İnsanın Anlam Arayışı Kitabından 68 Alıntı

Feyza Betül Bal
8 min readFeb 29, 2024

--

NOT: Alıntıların sonunda parantez içindeki sayılar, alıntının bulunduğu sayfa numaralarıdır. Lakin farklı yayınevi basımlarında sayfa sayıları farklılık gösterebilir. Benim okuduğum kitap başta bulunan resimdekidir.

💜 İYİ OKUMALAR 💜

1. Yaşamak acı çekmektir ve hayatta kalmak acıda bir anlam bulmak demektir. Yaşamın anlamı varsa, ısdırap ve ölümün de anlamı vardır ancak kimse bir diğerine bu amacın ne olduğunu söyleyemez. Herkes bu anlamı kendi bulmalıdır ve bu cevabın gerektirdiği sorumluluğu kabul etmelidir.
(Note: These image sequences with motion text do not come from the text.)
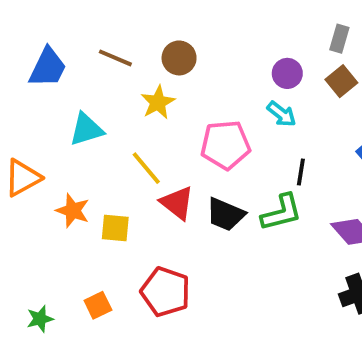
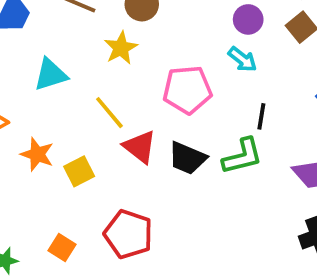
yellow square: (115, 228) -> (79, 171), turned -32
orange square: (98, 305) -> (62, 247), turned -32

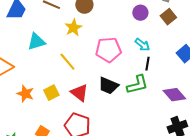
cyan arrow: (242, 59) -> (142, 45), moved
red triangle: (140, 147) -> (79, 93), moved
orange star: (37, 154) -> (25, 94), moved

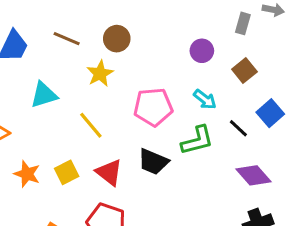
brown square: (168, 17) -> (244, 71), moved
black line: (147, 64) -> (238, 128), moved, turned -56
green L-shape: (137, 85) -> (197, 140), moved

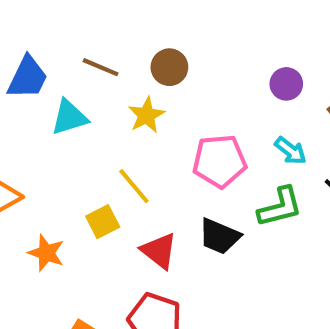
cyan triangle: (44, 95) -> (69, 117), moved
yellow square: (67, 172) -> (103, 222), moved

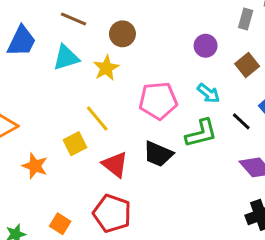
brown line: (101, 67) -> (73, 19), moved
cyan triangle: (69, 117) -> (66, 58), moved

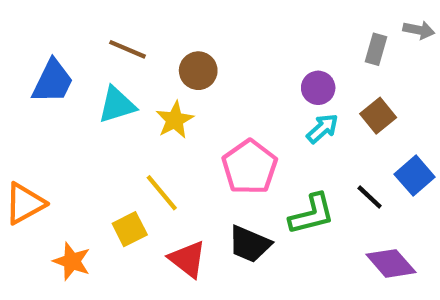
cyan arrow: (209, 93) -> (322, 128), moved, turned -80
pink pentagon: (158, 101) -> (250, 167), turned -30

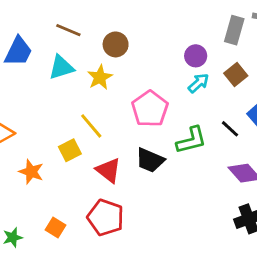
gray rectangle: (376, 49) -> (234, 30), size x1.4

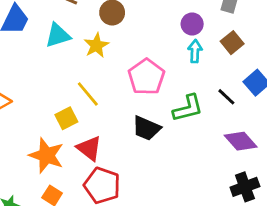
cyan arrow: (199, 83) -> (195, 51), turned -45
red triangle: (108, 170) -> (89, 148), moved
orange star: (31, 172) -> (46, 155), moved, size x1.4

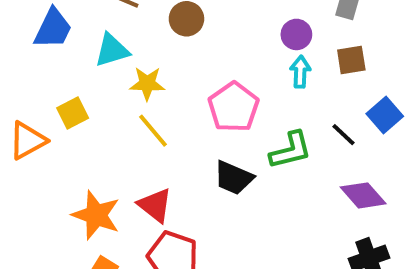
brown square: (232, 43) -> (351, 60), turned 30
yellow star: (96, 45) -> (147, 84), moved, turned 30
yellow square: (66, 118) -> (73, 113), moved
Bunu başaran insan tüm aşağılayıcı durumlara rağmen büyümeye devam edecektir. (11)

2. Yaşamak için bir nedeni olan insan her türlü nasıla katlanabilir. — Nietzsche — (11)

3. Muhabir: Kitabınız gerçekten çok satan oldu, bu başarı ile ilgili ne düşünüyorsunuz?

Dr. Frankl: Kendi hesabıma kitabımın çok satan olmasını kendi başarım ve kazancım olmasından çok çağımızın sefaleti olarak görüyorum: Yüz binlerce insan, adı hayatta anlam bulma arayışı olan bu kitabı alıyorsa, bu sorunu saç diplerine kadar hissediyor demektir. (13)

4. Başarıyı amaçlamayın; bunu ne kadar amaçlayıp hedef haline getirirseniz, elinizden o kadar kolay kaçırırsınız. Mutluluk gibi başarı da kovalanamaz: Kendisi ortaya çıkmalı ve bu sadece insanın kendisinden daha büyük bir davaya bağlanmasıyla veya insanın kendisinin dışında bir insana tesliminin yan etkisi olarak gerçekleşebilir. Mutluluk kendiliğinden ortaya çıkmalıdır ve aynısı başarı içinde geçerlidir; onu önemsemeyerek ortaya çıkmasına izin vermelisiniz. Vicdanınızın size dikte ettiğini dinlemenizi ve bunu bilginize en yüksek seviyede kullanarak takip etmenizi istiyorum. Bu sayede uzun vadede bunu görebilirsiniz. Uzun vadede başarı sizi takip edecektir çünkü onu düşünmeyi unuttunuz.

5. Psikiyatride “af yanılsaması” adı verilen bir durum vardır. İdama mahkum edilmiş bir insan infazından kısa bir süre önce bile son dakikada affedilebileceği yanılsamasına kapılır. (24)

6. Mantığını kaybetmene yol açan şeyler vardır ya da kaybedecek bir mantığın yoktur. — Lessing — (33)

7. Anormal bir duruma anormal bir tepki normal bir davranıştır. (33)

8. İz bırakmayan bir darbe, başka bir durumda iz bırakan bir darbeden daha çok acıtabilir. (37)

9. Dayakların en acı verici yanı içinde barındırdığı hakarettir. (37)

10. Vae victis : Mağlup olan kahrolsun. (48)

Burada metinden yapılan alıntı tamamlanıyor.